Op grond van artikel 105 van de RAr wijst de voorzitter van de Raad de inzender van een beroepschrift, die de voorschriften van artikel 104 van de RAr niet in acht heeft genomen, op het verzuim en nodigt hem uit dit binnen een bepaalde termijn te herstellen.
1.3.
De Raad kan zonder nader onderzoek, met toepassing van artikel 106, eerste lid, van de RAr, degene die niet heeft voldaan aan het verzoek van de voorzitter van de Raad het verzuim als bedoeld in artikel 104 van de RAr binnen de gegeven termijn te herstellen, niet-ontvankelijk verklaren.
1.4.
Bij de onder het procesverloop genoemde brieven van 18 oktober 2021 en 23 december 2021 heeft de Raad de minister erop gewezen dat het hoger beroep niet-ontvankelijk kan worden verklaard indien hij niet reageert op het verzoek om de gronden van het hoger beroep binnen de gegeven termijn in te dienen.
1.5.
De minister heeft van de geboden gelegenheid geen gebruik gemaakt en evenmin om uitstel daarvoor verzocht.
1.6.
Nu de minister heeft nagelaten binnen de gegeven termijn gronden tegen de aangevallen uitspraak in te dienen, is het hoger beroep kennelijk niet-ontvankelijk.

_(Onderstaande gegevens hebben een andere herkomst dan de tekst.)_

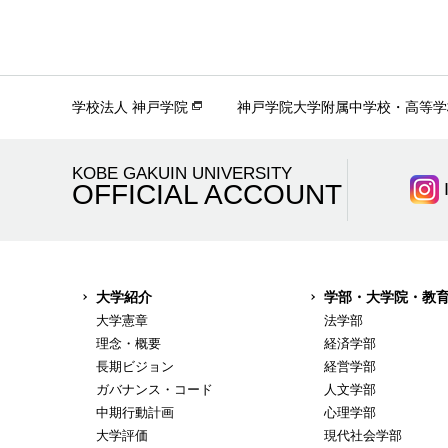
学校法人 神戸学院
神戸学院大学附属中学校・高等学
KOBE GAKUIN UNIVERSITY
OFFICIAL ACCOUNT
大学紹介
学部・大学院・教
大学憲章
法学部
理念・概要
経済学部
長期ビジョン
経営学部
ガバナンス・コード
人文学部
中期行動計画
心理学部
大学評価
現代社会学部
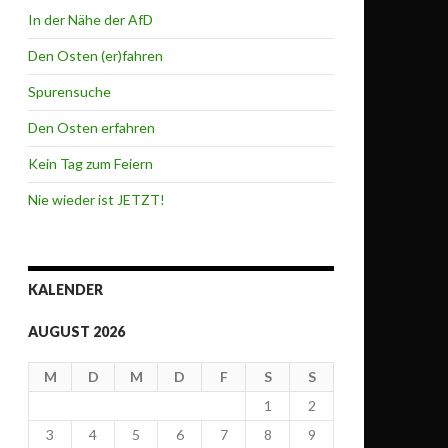
In der Nähe der AfD
Den Osten (er)fahren
Spurensuche
Den Osten erfahren
Kein Tag zum Feiern
Nie wieder ist JETZT!
KALENDER
AUGUST 2026
M
D
M
D
F
S
S
1
2
3
4
5
6
7
8
9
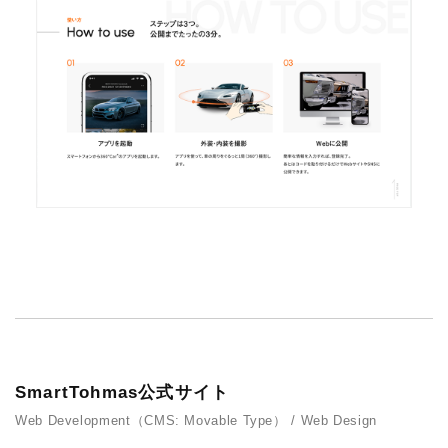
SmartTohmas公式サイト
Web Development（CMS: Movable Type） / Web Design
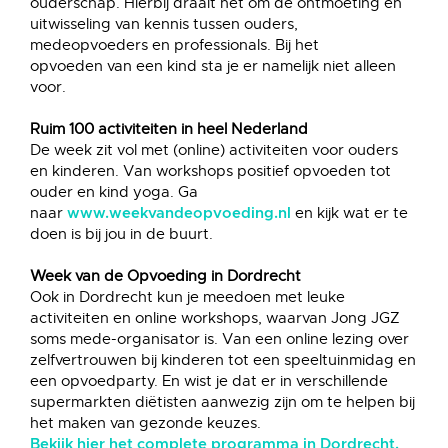
ouderschap. Hierbij draait het om de ontmoeting en
uitwisseling van kennis tussen ouders,
medeopvoeders en professionals. Bij het
opvoeden van een kind sta je er namelijk niet alleen
voor.
Ruim 100 activiteiten in heel Nederland
De week zit vol met (online) activiteiten voor ouders
en kinderen. Van workshops positief opvoeden tot
ouder en kind yoga. Ga
naar
en kijk wat er te
www.weekvandeopvoeding.nl
doen is bij jou in de buurt.
Week van de Opvoeding in Dordrecht
Ook in Dordrecht kun je meedoen met leuke
activiteiten en online workshops, waarvan Jong JGZ
soms mede-organisator is. Van een online lezing over
zelfvertrouwen bij kinderen tot een speeltuinmidag en
een opvoedparty. En wist je dat er in verschillende
supermarkten diëtisten aanwezig zijn om te helpen bij
het maken van gezonde keuzes.
Bekijk hier het complete programma in Dordrecht.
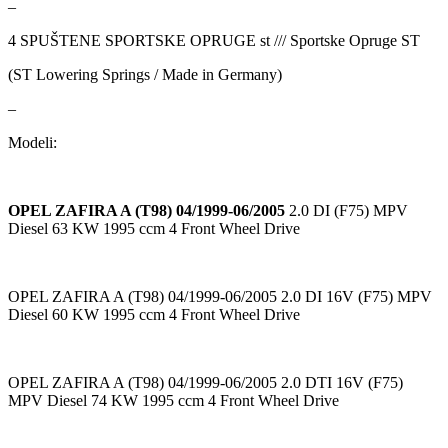
–
GEWINDE MTS
Gewinde Štelujući Amortizeri s
4 SPUŠTENE SPORTSKE OPRUGE st /// Sportske Opruge ST
GREEN CELL
GSP
(ST Lowering Springs / Made in Germany)
–
GYS
H&R – H-R
Modeli:
HANS
HANS PRIES
OPEL ZAFIRA A (T98) 04/1999-06/2005
2.0 DI (F75) MPV
HAZET
HC-CARGO
Diesel 63 KW 1995 ccm 4 Front Wheel Drive
HELLA
HEPU
OPEL ZAFIRA A (T98) 04/1999-06/2005 2.0 DI 16V (F75) MPV
HICO
HUSAR WINCH
Diesel 60 KW 1995 ccm 4 Front Wheel Drive
IDEAL
IMPERGOM
OPEL ZAFIRA A (T98) 04/1999-06/2005 2.0 DTI 16V (F75)
MPV Diesel 74 KW 1995 ccm 4 Front Wheel Drive
INGCO
JAPANPARTS
JMJ
K&N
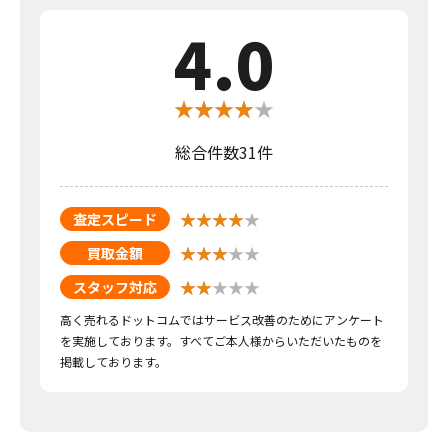
4.0
総合件数31件
査定スピード
買取金額
スタッフ対応
高く売れるドットコムではサービス改善のためにアンケート
を実施しております。すべてご本人様からいただいたものを
掲載しております。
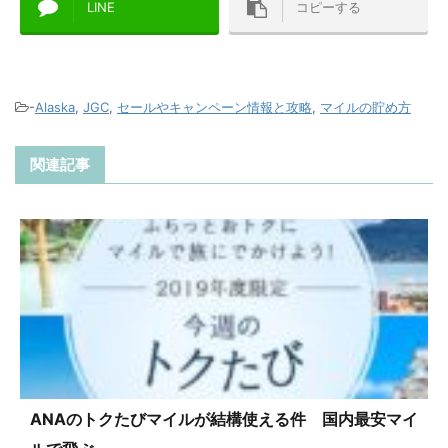
LINE
コピーする
-
Alaska
,
JGC
,
セールやキャンペーン情報と攻略
,
マイルの貯め方
関連記事
ANAのトクたびマイルが結構使える件 国内最安マイ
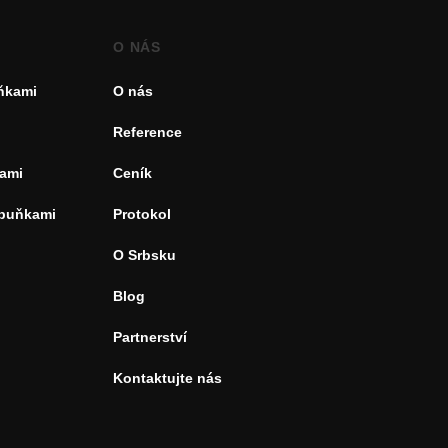
O NÁS
uňkami
O nás
Reference
ami
Ceník
 buňkami
Protokol
O Srbsku
Blog
Partnerství
Kontaktujte nás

De Raad doet dan ook met toepassing van artikel 106, eerste lid, van de RAr zonder verder onderzoek uitspraak bij beschikking.
2. Voor een proceskostenveroordeling bestaat geen aanleiding.

Beslissing

De Raad
verklaarthet hoger beroep
niet-ontvankelijk.
Aldus gegeven door mrs. W.H. Bel, voorzitter en J. Sybesma en P. Klik, leden, en uitgesproken in het openbaar op 20 juli 2022 in tegenwoordigheid van de griffier.